What You Need to Know about R&D Joint Ventures

Si2 and other research and development joint ventures fill an important need for semiconductor companies competing in a fast-changing global market.

What are R&D joint ventures and what do you need to know about them?

The National Cooperative Research and Production Act of 1993 (NCRPA) is the fundamental law that defines R&D joint ventures and offers them a large measure of protection from federal antitrust laws. R&D joint ventures are formal agreements between two or more companies engaged in the research and development of technologies. They are proven tools for reducing design and production costs and speeding time-to-market.

The Federal Trade Commission and Department of Justice are the NCRPA watchdogs. They review applications for R&D joint ventures, approve or deny them, and monitor the operations of those approved, including any changes in membership.

Benefits of an R&D joint venture
Protection against legal challenges under Sherman and Clayton Antitrust laws is a significant benefit for members of NCRPA-approved, R&D joint ventures. In fact, no successful lawsuit has ever been filed against an NCRPA-approved R&D joint venture. Why? A “rule of reason” antitrust analysis shelters these protected collaborative activities. Without NCRPA protection, a more general “per se” viewpoint is used, where the behavior itself can be deemed to violate antitrust law. Also, if a violation occurs, the claimant can only receive actual damages, rather than treble damages available without NCRPA protection. This is a powerful deterrent against lawsuits.

Legal protections aside, R&D joint ventures can conduct a wide variety of activities, including:

  • perform theoretical analysis, experimentation or testing of basic engineering techniques
  • extend investigative findings into practical application for experimental and demonstration purposes
  • conduct experiments on models, prototypes and processes 
  • perform product certification testing
  • collect, exchange and analyze research or production information

Those types of activities mark a primary difference between an R&D joint venture and standards development organizations. SDOs can only perform voluntary, consensus standards activities, and though the NCRPA antitrust protection covers the SDO, it does not extend these protections to individual SDO members.

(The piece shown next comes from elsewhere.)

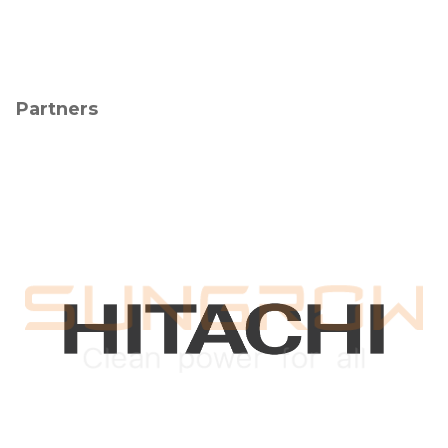
Partners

Any collaborative R&D activity done under the auspices and guidance of Si2 receives the same anti-trust protection. Si2 special interest groups, coalitions and working groups focus on solving industry problems, knowing they and their companies have the safety the NCRPA provides.

OpenStandards: A New Initiative for R&D Collaboration

OpenStandards, Si2’s newest member initiative, is the product of extensive member research and the core of a streamlined standards development process.

John Ellis, president and CEO, said market research and industry trends identified factors key to the creation of OpenStandards. “Speed and agility topped the list. The ability to quickly identify and create a needed standard are paramount.

“OpenStandards combines independent coalitions, technical advisory boards and new working into one, single-fee membership. Costs are reduced since companies can choose to participate in every activity, at any level, for one fee,” Ellis explained. “More than 90 percent of our members saw their dues decrease in 2016.” 

This was accomplished while maintaining the mandated safe-haven, anti-trust protection, he added. Activities currently part of OpenStandards are Chip-Package Codesign (3D), Design for Manufacturability, Low Power, OpenPDK, and Silicon Photonics.

Jerry Frenkil, director of OpenStandards, manages this program. Co-founder of Sente, he has more than 30 years’ experience in the semiconductor and EDA industries.

Si2 will explain the OpenStandards concept during a free webinar on Tuesday, January 26, 9-10 a.m. PST.